Khodorkovsky Sees 1917-Like Crisis Nearing Under Putin

Mikhail Khodorkovsky, the one-time oil tycoon who spent a decade in President Vladimir Putin’s prisons, said Russia is nearing an economic crisis that could fuel an uprising similar to the country’s 1917 revolution.

“I fear that Putin is going to bring the country to a crisis much more quickly than many would like,” Khodorkovsky, 51, said in an interview with Charlie Rose in New York. Russia could end up seeing “a repeat of 1917 when a person brings the country to an economic crisis, and we are certainly moving right in that direction.”

Deteriorating economic conditions may spark the sort of discontent that helped put an end to Russia’s Czarist autocracy a century ago, he said, referring to the turmoil that swept the Bolsheviks into power under Vladimir Lenin and led to the creation of the Soviet Union. Russia’s economy is teetering on the brink of recession as international sanctions linked to the conflict in Ukraine stunt growth.

Khodorkovsky, once Russia’s richest man with a fortune of $15 billion, funded opposition parties before his arrest and campaigned from prison for Russia to develop a civil society. He was freed after receiving a presidential pardon in December. Khodorkovsky maintained his innocence after being convicted for tax evasion, money-laundering and oil embezzlement, saying the cases against him were retribution for financing political parties that opposed Putin. The Kremlin has denied that.

“All authoritarian regimes, especially ones like this that aren’t based on an ideology but on an individual person, are highly unstable,” Khodorkovsky said. “In order to retain power, such authoritarian leaders are forced to burn the field all around themselves, which is what Putin is doing.”

European Ties

Closer integration with Europe is essential for Russia’s development, he said.

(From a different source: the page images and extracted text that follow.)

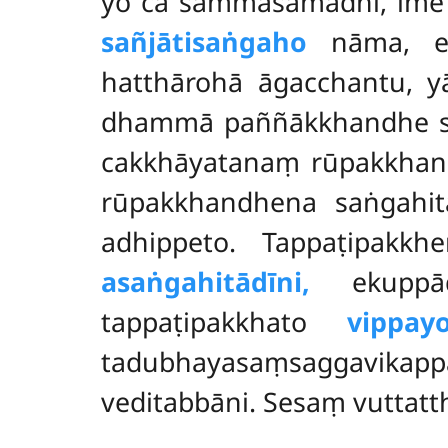
yo ca sammāsamādhi, ime 
sañjātisaṅgaho
nāma, eka
hatthārohā āgacchantu, y
dhammā paññākkhandhe saṅ
cakkhāyatanaṃ rūpakkhand
rūpakkhandhena saṅgahita
adhippeto. Tappaṭipakk
asaṅgahitādīni,
ekuppāde
tappaṭipakkhato
vippay
tadubhayasaṃsaggavika
veditabbāni. Sesaṃ vuttat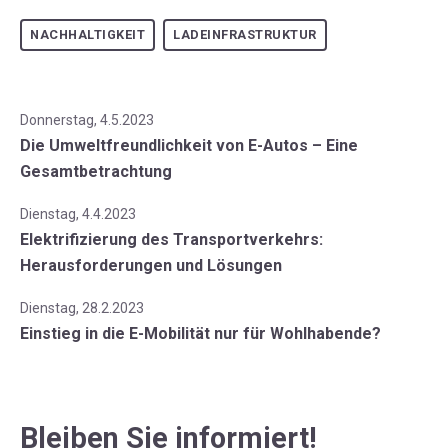
NACHHALTIGKEIT
LADEINFRASTRUKTUR
Donnerstag, 4.5.2023
Die Umweltfreundlichkeit von E-Autos – Eine
Gesamtbetrachtung
Dienstag, 4.4.2023
Elektrifizierung des Transportverkehrs:
Herausforderungen und Lösungen
Dienstag, 28.2.2023
Einstieg in die E-Mobilität nur für Wohlhabende?
Bleiben Sie informiert!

“We are part of Europe,” Khodorkovsky said in the interview at Bloomberg headquarters in New York. “All of our culture is European. All of our traditions are European.”

Putin’s annexation of Crimea in March and subsequent fighting between pro-Russian rebels and Ukrainian forces has prompted investors to pull money out of the country. Russia has denied involvement in the conflict.

The ruble has lost 14 percent against the dollar over the past three months alone, more than any other currency tracked by Bloomberg. Net outflows from Russian assets totaled $75 billion in the first half of 2014, compared with $61 billion in all of last year, data from the country’s central bank show. The ruble fell 0.4 percent to 39.7310 as of 11:33 a.m. in Moscow.

Russia’s economy will expand 0.5 percent next year, the International Monetary Fund said this week, cutting its previous growth forecast in half amid fallout from the conflict in Ukraine and the weaker currency.

Swiss Exile

Khodorkovsky, who has been living in exile in Switzerland since his release, said last month’s house arrest of Russian billionaire Vladimir Evtushenkov is the result of shifting political influence within the Kremlin.

Yukos Oil Co., Khodorkovsky’s company, was dismantled and sold at auction, mostly to state-run OAO Rosneft, to cover $27 billion in back taxes after his imprisonment. Yukos’s market value peaked at $35.7 billion in October 2003. Khodorkovsky had a fortune of $15 billion in 2004, according to Forbes magazine.

Putin, who served eight years as president before becoming prime minister, is likely to be re-elected in a ballot planned for 2017, Khodorkovsky said.

“The method by which he will get this victory will depend on how events develop,” he said. “He could get the victory relatively honestly, because right now, this national chauvinism is supporting his popularity rating.”